Monday, August 29, 2011

Smallworld Technical Paper No. 6 - Integrated Data Capture

by David G. Theriault, Nicola Terry, Cees van der Leeden and Richard G. Newell

For the past 15 years GIS users who enthusiastically embarked on grandiose projects have, with very few exceptions, spent enormous amounts of time and effort mired in the initial phase of data capture. The organisations worst affected are those where the capture effort is concerned with the conversion of old documents to a digital, structured database, e.g. utilities, local authorities and cadastral agencies. The reasons for the difficulties are mainly inappropriate tools being applied to the problem. This paper presents an approach in which the problem has been completely re-examined at four levels. The first consideration is at the project management level where a proper analysis of goals and targets is required. The next level is concerned with the rapid development of specific applications in an ergonomic, integrated object-oriented environment. These applications must be supported by facilities for rapid take-on of data (e.g. raster-vector integration, interactive vectorisation tools and multiple grey-level images) and a topologically structured, seamless spatial database. Finally, powerful workstations with a visually pleasing window environment will be needed. Benchmarks so far seem to indicate that factors of 3 to 5 improvement in time may be achieved.


Everybody now recognises that one of the largest costs (possibly the largest cost) of implementing a GIS is data conversion. In particular, the problem of converting data held on maps into a database containing, points, lines and polygons which are intelligently structured, is particularly burdensome. Much effort has been invested in trying to improve the process beyond the traditional methods based on manual digitizing. These include the use of scanned raster data, automatic conversion of raster into structured vector, automatic symbol and text recognition and "heads up" (on-screen) digitizing. All of these have their place, but we will advocate in this paper that other aspects of a system's function-ality and its structure can have more dramatic effects in reducing conversion costs in many cases. Our experiences stem from applying these methods to the capture of utility foreground data and cad- astral polygon data, where automatic approaches based on artificial intelligence break down.

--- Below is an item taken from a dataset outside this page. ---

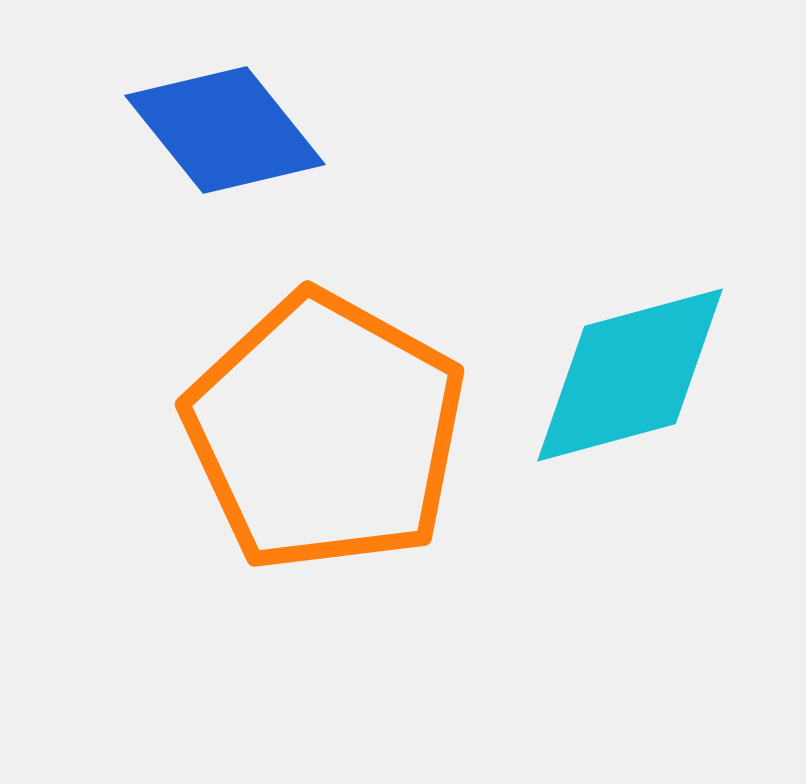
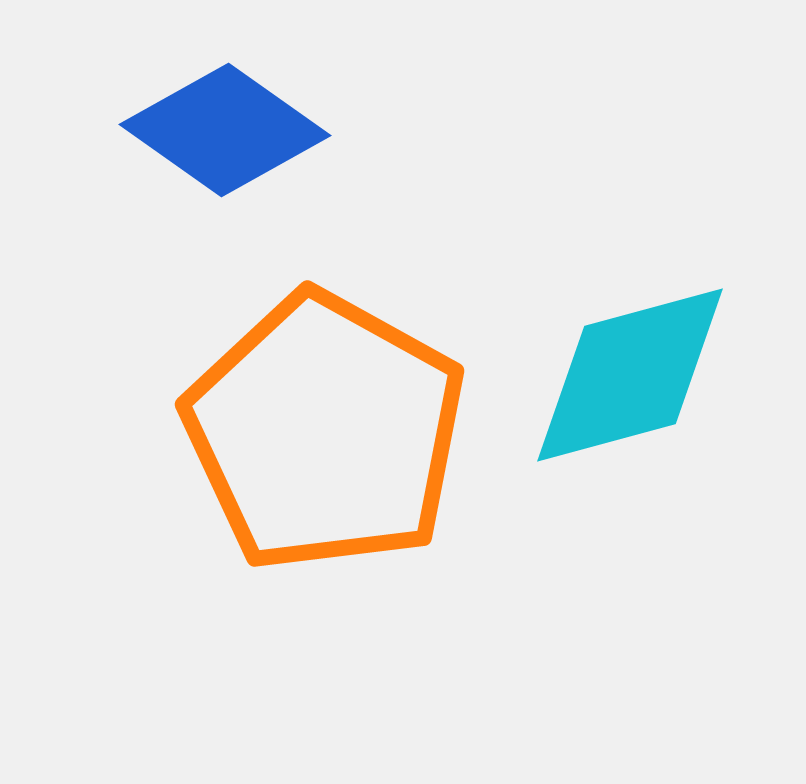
blue diamond: rotated 16 degrees counterclockwise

Putting it another way, it seems that, with the current state of the art of automatic recognition methods for data conversion, there will always be a large proportion of documents which can only be interpreted and input by human operators. The exercise then becomes one of providing the best possible environment for humans to operate. This includes, not just providing much improved user interfaces, but also the very structure of the system itself. Badly structured, poorly integrated systems contribute greatly to the costs of conversion.

We contend that data capture is not a separate function carried out in isolation of the GIS it is to feed, but the data capture system itself should embody much of what one would expect from a modern corporate GIS.

Goals and Targets

It is important at the start of a GIS implementation to identify what it is that the GIS is intended for. This may be an obvious thing to say, but it is amazing how in many cases in the past, the conversion exercise has borne no relationship to any pre-assigned goals. An organisation embarking on GIS can define the business case for the whole project. This will result in:

  • identifying the end users of the system (including those who might
  • never actually sit down in front of a terminal).
  • a detailed breakdown of activities on the system.
  • an outline of possible future requirements.

From the analysis it is possible to know the exact data requirements, including the coverage required and the level of intelligence required in the data structures.

This business case analysis has not always been done rigorously. The result of this is that frequently far more is converted than is strictly necessary. It does not seem very many years since the silly arguments about the relative merits of raster and vector. Now that the discs are cheap and the processors and displays are fast, everybody recognizes that a raster representation for a landbase is an excellent and cost effective way to get started. Raster not only provides a perfectly adequate representation for producing displays and plots, but also is a good basis for the capture of intelligent data.

For a utility company, the data may be divided into background and foreground data. The source of the background data is good quality paper maps from the national mapping agency (e.g. the Ordnance Survey in the UK and the IGN in France). A complete digital vector representation of these background maps is usually not available or is expensive, so we would advocate in this proposal that these maps should be scanned using a good quality scanner. The cost of producing a scanned background mapbase is a small fraction (perhaps one tenth) of the cost of producing a vector background mapbase.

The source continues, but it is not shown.